Recently I discovered two excellent D&D blogs that feature the art of professional illustrators. These guys make their living making art, but not for Wizards of the Coast. Their monster illustrations are done purely for fun. You'll definitely want to check them out:

Beyond the Wall presents post-game reports from an art director's D&D games. Each report is written in a narrative style with the artist's own illustrations highlighting points in the story. It's very much like reading a graphic novel. The setting is the wilderness found beyond a great wall. There are biographies and portraits for each player character, which are replaced whenever someone dies. His game session reports are entertaining and he just started offering GM advise too.

Reekmurk by Blanca Martinez

Dungeons and Drawings is the blog of London illustrators Blanca Martinez and Joe Sparrow.
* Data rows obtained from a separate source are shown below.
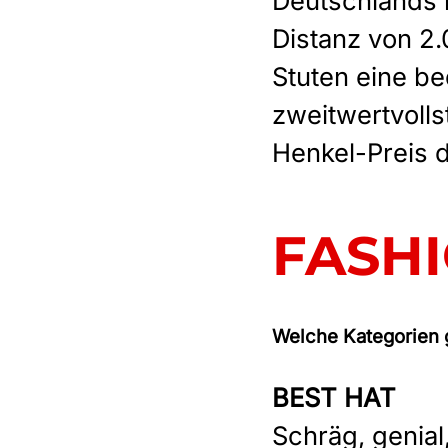
Deutschlands 
Distanz von 2.
Stuten eine b
zweitwertvolls
Henkel-Preis d
FASH
Welche Kategorien 
BEST HAT
Schräg, genial,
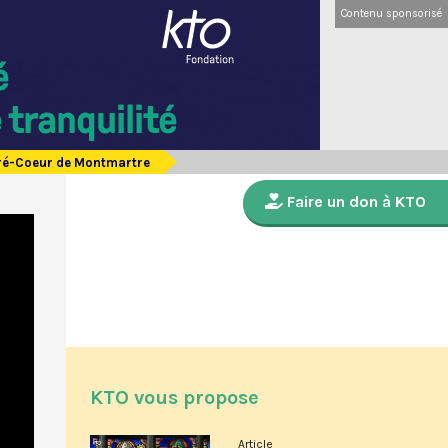
Contenu sponsorisé
cré-Coeur de Montmartre
Faire un don à KTO
KTO vous propose
Article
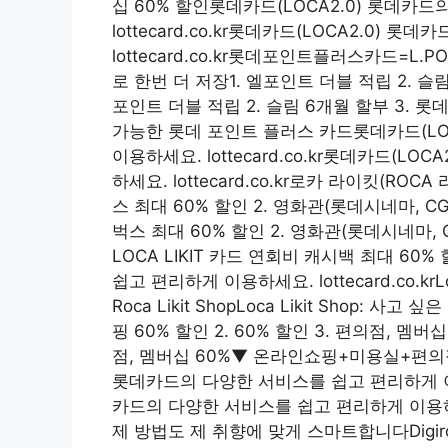
십 60% 할인롯데카드(LOCA2.0) 롯데카
lottecard.co.kr롯데카드(LOCA2.0)
lottecard.co.kr롯데포인트플러스카드=L
로 한번 더 저장1. 엘포인트 더블 적립 2. 슬림
포인트 더블 적립 2. 슬림 6개월 할부 3. 
가능한 롯데 포인트 플러스 카드롯데카드(LO
이용하세요. lottecard.co.kr롯데카드(
하세요. lottecard.co.kr로카 라이킷(RO
스 최대 60% 할인 2. 영화관(롯데시네마, CGV
벅스 최대 60% 할인 2. 영화관(롯데시네마, C
LOCA LIKIT 카드 연회비 캐시백 최대 60
쉽고 편리하게 이용하세요. lottecard.co.kr
Roca Likit ShopLoca Likit Shop: 사고
핑 60% 할인 2. 60% 할인 3. 편의점, 멤버십
점, 멤버십 60%▼ 온라인쇼핑+미용실+편의점
롯데카드의 다양한 서비스를 쉽고 편리하게 이용하세
카드의 다양한 서비스를 쉽고 편리하게 이용하세요. lot
제 방법도 제 취향에 맞게 스마트합니다Digiroc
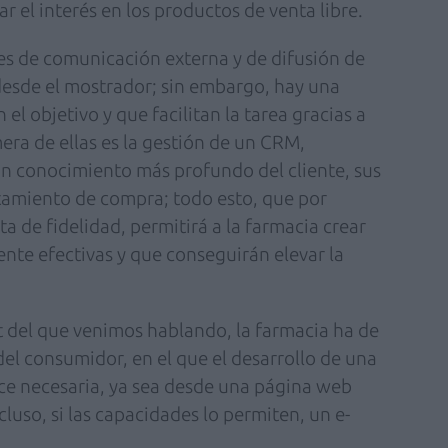
 el interés en los productos de venta libre.
es de comunicación externa y de difusión de
desde el mostrador; sin embargo, hay una
el objetivo y que facilitan la tarea gracias a
era de ellas es la gestión de un CRM,
un conocimiento más profundo del cliente, sus
tamiento de compra; todo esto, que por
a de fidelidad, permitirá a la farmacia crear
ente efectivas y que conseguirán elevar la
t del que venimos hablando, la farmacia ha de
 del consumidor, en el que el desarrollo de una
ce necesaria, ya sea desde una página web
ncluso, si las capacidades lo permiten, un e-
Every Sunday these two post an interpretation of a monster from the D&D Monster Manuals. Each day this week they've been posting an illustration from a guest artist.
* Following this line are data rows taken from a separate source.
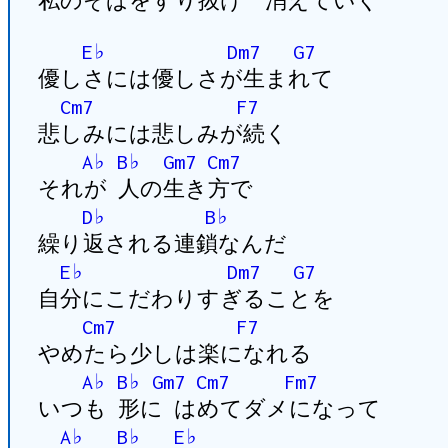
私のそばをすり抜け 消えていく
E♭
Dm7
G7
優しさには優しさが生まれて
Cm7
F7
悲しみには悲しみが続く
A♭
B♭
Gm7
Cm7
それが 人の生き方で
D♭
B♭
繰り返される連鎖なんだ
E♭
Dm7
G7
自分にこだわりすぎることを
Cm7
F7
やめたら少しは楽になれる
A♭
B♭
Gm7
Cm7
Fm7
いつも 形に はめてダメになって
A♭
B♭
E♭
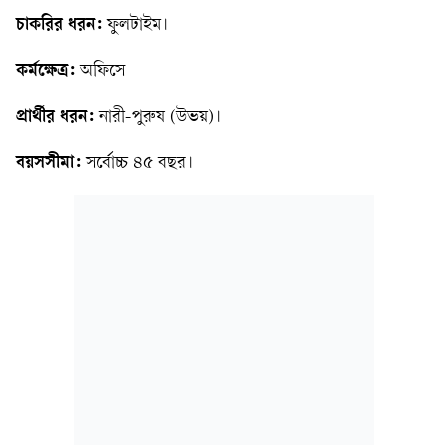
চাকরির ধরন:
ফুলটাইম।
কর্মক্ষেত্র:
অফিসে
প্রার্থীর ধরন:
নারী-পুরুষ (উভয়)।
বয়সসীমা:
সর্বোচ্চ ৪৫ বছর।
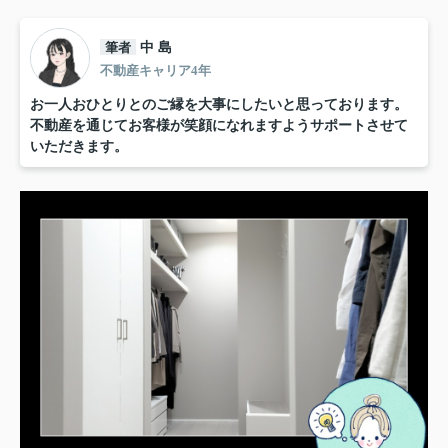
筆者
中 島
不動産キャリア4年
お一人おひとりとのご縁を大事にしたいと思っております。
不動産を通じてお客様が笑顔になれますようサポートさせて
いただきます。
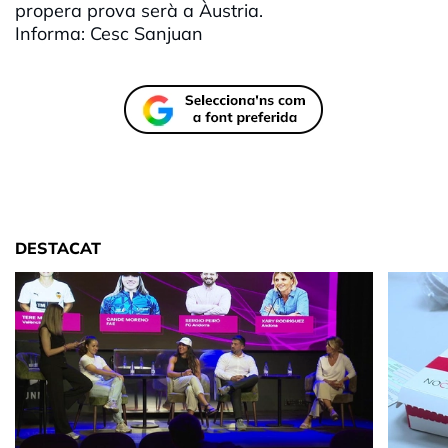
propera prova serà a Àustria.
Informa: Cesc Sanjuan
DESTACAT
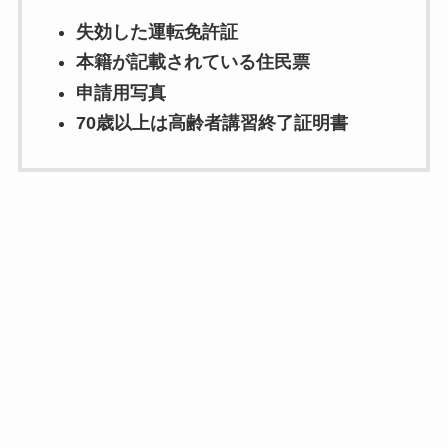
失効した運転免許証
本籍が記載されている住民票
申請用写真
70歳以上は高齢者講習終了証明書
Rust monster by Joe Sparrow.

Sunday, January 9, 2011

Luttrell Psalter film

The Luttrell Psalter Film follows a year in the life of a 14 century medieval village in Lincolnshire. Based on images from the world renowned manuscript the Luttrell Psalter. The film company promised to release the footage online if they received 1,000 followers on Facebook. In December they reached that goal, so enjoy!

Also check out the film blog.

And be sure to check out the illustrated children's book based on the psalter. Published in the 1980s, it is now out of print. Still, you might find it in your local library.

Sunday, January 2, 2011

Fantasy Freaks and Gaming Geeks, by Ethan Gilsdorf book review

Book Review
In Fantasy Freaks and Gaming Geeks Ethan Gilsdorf takes on the role of fantasy anthropologist, studying the various tribes of geeks and gamers lurking on the edges of "normal" civilization. A pop culture and travel writer, Gilsdorf journeyed across the U.S. and Europe to meet Tolkien Society members, D&D developers and players, live-action role players, Society of Creative Anachronism citizens, World of Warcraft gamers, costumed convention goers, Kiwi LOTR tour guides, and a French dude building his own castle. The book explores the realities and the common assumptions made about fantasy nerds. Along the way the author examines his own relationship with the fantasy world and it's affect on his life. It's a fun and enlightening read.
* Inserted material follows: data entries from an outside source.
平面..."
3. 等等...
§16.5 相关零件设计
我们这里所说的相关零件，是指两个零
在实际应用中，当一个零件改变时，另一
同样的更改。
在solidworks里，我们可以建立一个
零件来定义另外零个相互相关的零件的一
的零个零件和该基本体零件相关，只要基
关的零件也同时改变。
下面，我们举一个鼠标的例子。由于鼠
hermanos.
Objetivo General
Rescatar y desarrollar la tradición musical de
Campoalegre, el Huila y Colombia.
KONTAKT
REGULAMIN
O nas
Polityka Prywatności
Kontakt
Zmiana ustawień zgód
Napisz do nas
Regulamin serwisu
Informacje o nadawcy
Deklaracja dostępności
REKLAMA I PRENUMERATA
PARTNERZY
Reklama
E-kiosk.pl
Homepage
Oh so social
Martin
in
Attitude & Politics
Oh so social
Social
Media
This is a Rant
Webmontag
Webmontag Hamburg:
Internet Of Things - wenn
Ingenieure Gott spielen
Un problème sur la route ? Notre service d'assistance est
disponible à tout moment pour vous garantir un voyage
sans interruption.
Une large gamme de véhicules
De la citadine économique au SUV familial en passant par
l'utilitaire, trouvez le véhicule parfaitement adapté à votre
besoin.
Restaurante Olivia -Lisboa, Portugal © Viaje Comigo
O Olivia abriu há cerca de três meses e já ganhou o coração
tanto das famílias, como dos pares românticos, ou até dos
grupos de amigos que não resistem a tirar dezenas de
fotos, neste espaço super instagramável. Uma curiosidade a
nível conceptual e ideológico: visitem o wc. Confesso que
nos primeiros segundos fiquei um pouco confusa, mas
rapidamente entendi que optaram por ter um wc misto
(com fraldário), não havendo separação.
The Giveaway (NOW OVER. Congrats to Tom W.)
For Christmas I bought myself and a friend autographed copies of Fantasy Freaks... The author also sent along a autographed paperback for me to give away to a lucky blog reader. You, dear reader, are obviously a fantasy nerd, so I am sure this book will appeal to you. Here's how to win it:

Leave a comment on this post. Be sure to include your name (first name and last initial will do). You may also enter by sending an email to: andrew [insert at symbol] ferrouslands.com I will stop accepting entries after 12 noon Mountain Time on January 10, 2011. I will randomly pick a name from all the entries and will announce the winner in this post (so be sure to check back here after the 10th). Once the winner sends me his mailing address I'll ship it off to him via USPS Media Rate. If you live outside the US, then you will need you to pay for the shipping cost. If I don't hear back from the winner within 4 days, then I will pick a new winner.